The population of Palm Beach County is 15.8% Jewish. Boca Raton, with a population of about 95,000, has 16 synagogues.

Key West, Florida Jewish history

The exact origins of the Key West Jewish Community are not dated, but Jews were first recorded in the city in the 1880s, when the community was organized by Joe Wolfson, Abraham Wolkowsky and Mendell Rippa. It is believed that most settlers were escaping European persecution at the time. Some early settlers were shipwrecked and decided to make a living in the city. In 1887, Congregation B'nai Zion was founded in Key West, Fl. Morris Zion served as its first president. B'nai Zion's building was built in 1969, and it adheres to Conservative Judaism, though it has a Liberal slant. In 1895, Jewish Key West residents supported the independence of Cuba from Spain.

West Palm Beach, Florida Jewish history

Jews first settled in the city of West Palm Beach in 1892.
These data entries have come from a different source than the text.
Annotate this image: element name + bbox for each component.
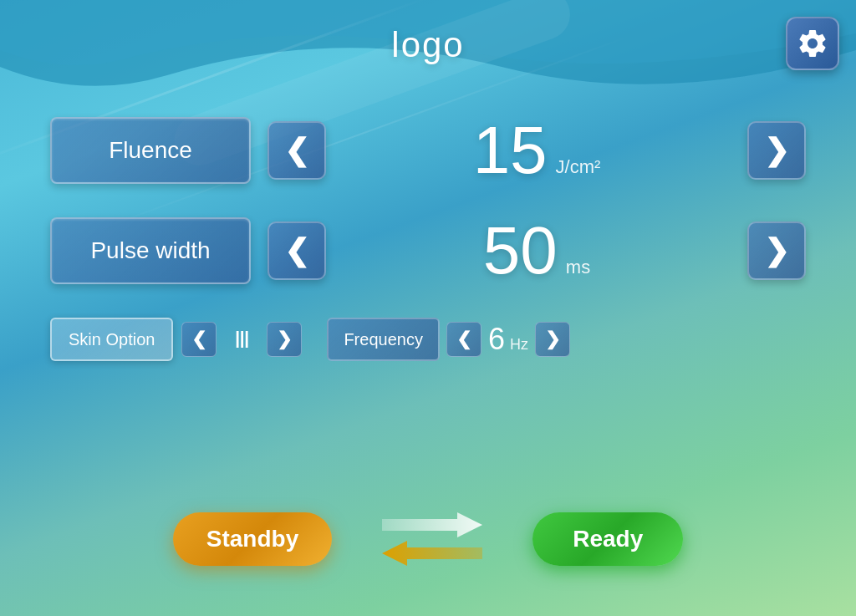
fluence-value: 15 (473, 117, 548, 184)
skin-frequency-row: Skin Option ❮ Ⅲ ❯ Frequency ❮ 6 Hz ❯ (50, 318, 806, 361)
chevron-right-icon: ❯ (277, 328, 292, 350)
arrow-right-svg (382, 512, 482, 537)
fluence-value-display: 15 J/cm² (343, 117, 731, 184)
standby-button[interactable]: Standby (173, 512, 332, 566)
frequency-value-display: 6 Hz (488, 322, 528, 357)
chevron-left-icon: ❮ (284, 135, 309, 165)
arrows-indicator (382, 512, 482, 566)
frequency-label[interactable]: Frequency (327, 318, 440, 361)
fluence-label[interactable]: Fluence (50, 117, 251, 184)
fluence-unit: J/cm² (556, 156, 601, 178)
frequency-increase-button[interactable]: ❯ (535, 322, 570, 357)
chevron-right-icon: ❯ (545, 328, 560, 350)
pulse-width-value-display: 50 ms (343, 217, 731, 284)
skin-option-value: Ⅲ (225, 326, 258, 354)
fluence-increase-button[interactable]: ❯ (747, 121, 806, 180)
main-content: Fluence ❮ 15 J/cm² ❯ Pulse width ❮ 50 ms… (50, 117, 806, 361)
arrow-left-svg (382, 541, 482, 566)
pulse-width-decrease-button[interactable]: ❮ (268, 221, 326, 280)
fluence-decrease-button[interactable]: ❮ (268, 121, 326, 180)
pulse-width-label[interactable]: Pulse width (50, 217, 251, 284)
frequency-value: 6 (488, 322, 505, 357)
pulse-width-value: 50 (483, 217, 558, 284)
frequency-section: Frequency ❮ 6 Hz ❯ (327, 318, 570, 361)
chevron-left-icon: ❮ (191, 328, 206, 350)
skin-option-label[interactable]: Skin Option (50, 318, 173, 361)
pulse-width-increase-button[interactable]: ❯ (747, 221, 806, 280)
pulse-width-unit: ms (566, 257, 590, 278)
ready-button[interactable]: Ready (532, 512, 683, 566)
svg-marker-0 (382, 512, 482, 537)
pulse-width-row: Pulse width ❮ 50 ms ❯ (50, 217, 806, 284)
frequency-decrease-button[interactable]: ❮ (446, 322, 482, 357)
skin-option-decrease-button[interactable]: ❮ (181, 322, 217, 357)
chevron-left-icon: ❮ (456, 328, 471, 350)
chevron-right-icon: ❯ (764, 236, 789, 266)
svg-marker-1 (382, 541, 482, 566)
skin-option-increase-button[interactable]: ❯ (267, 322, 302, 357)
logo: logo (391, 25, 464, 65)
frequency-unit: Hz (510, 336, 528, 354)
fluence-row: Fluence ❮ 15 J/cm² ❯ (50, 117, 806, 184)
chevron-left-icon: ❮ (284, 236, 309, 266)
settings-button[interactable] (786, 17, 839, 70)
gear-icon (796, 27, 829, 60)
chevron-right-icon: ❯ (764, 135, 789, 165)
action-area: Standby Ready (0, 512, 856, 566)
Miami, Florida Jewish history

Jews first permanently settled in the Miami, Florida area in 1896. In 1907, the first bris occurred in Miami-Dade County. It was for Eddie Cohen. In 1913, B'nai Zion, the first congregation in Miami-Dade County, was founded. It later was renamed as Beth David. In 1953, Abe Aronovitz became the first and only Jewish mayor of Miami.

Broward County, Florida Jewish History

In 1910, Louis Brown was the first Jew to settle in Broward County.

Miami Beach, Florida Jewish History

The first Jewish family to settle in Miami Beach was the Weiss family, Joseph and Jennie and their children, in 1913.  They later opened Joe's Stone Crab Restaurant.  The first congregation in Miami Beach was Beth Jacob, which was formed in 1927.  The congregation built the first synagogue in 1929 (now the Jewish Museum of Florida.) In 1943, the first of 16 Jewish mayors of Miami Beach, Mitchell Wolfson, was elected to office.

Other history

In 1959, approximately 10,000 Cuban Jews sought refuge in South Florida.
In 1995, the Jewish Museum of Florida opened.
In 2004, Debbie Wasserman Schultz of Weston, Florida became the first Jewish woman from Florida to be elected to the U.S. Congress.
In 2012, Scott Israel was elected Sheriff of Broward County, making him the first Jew to be elected Sheriff in Florida history.

Jewish religious observance in South Florida 

There are nearly 189 synagogues and congregations built to serve over 500,000 Jews in South Florida.

Orthodox Judaism

There are approximately 77 Orthodox synagogues and congregations in South Florida.

Conservative Judaism

There are approximately 60 Conservative synagogues and congregations in South Florida.   Notable synagogues include The Cuban Hebrew Congregation.

Reform Judaism

There are approximately 40 Reform synagogues and congregations in South Florida.

Reconstructionist Judaism

There are three established Reconstructionist synagogues and congregations in South Florida: Congregation Kol Ami (Palm Beach County), Ramat Shalom (Broward County), and Temple Beth Or (Miami-Dade County).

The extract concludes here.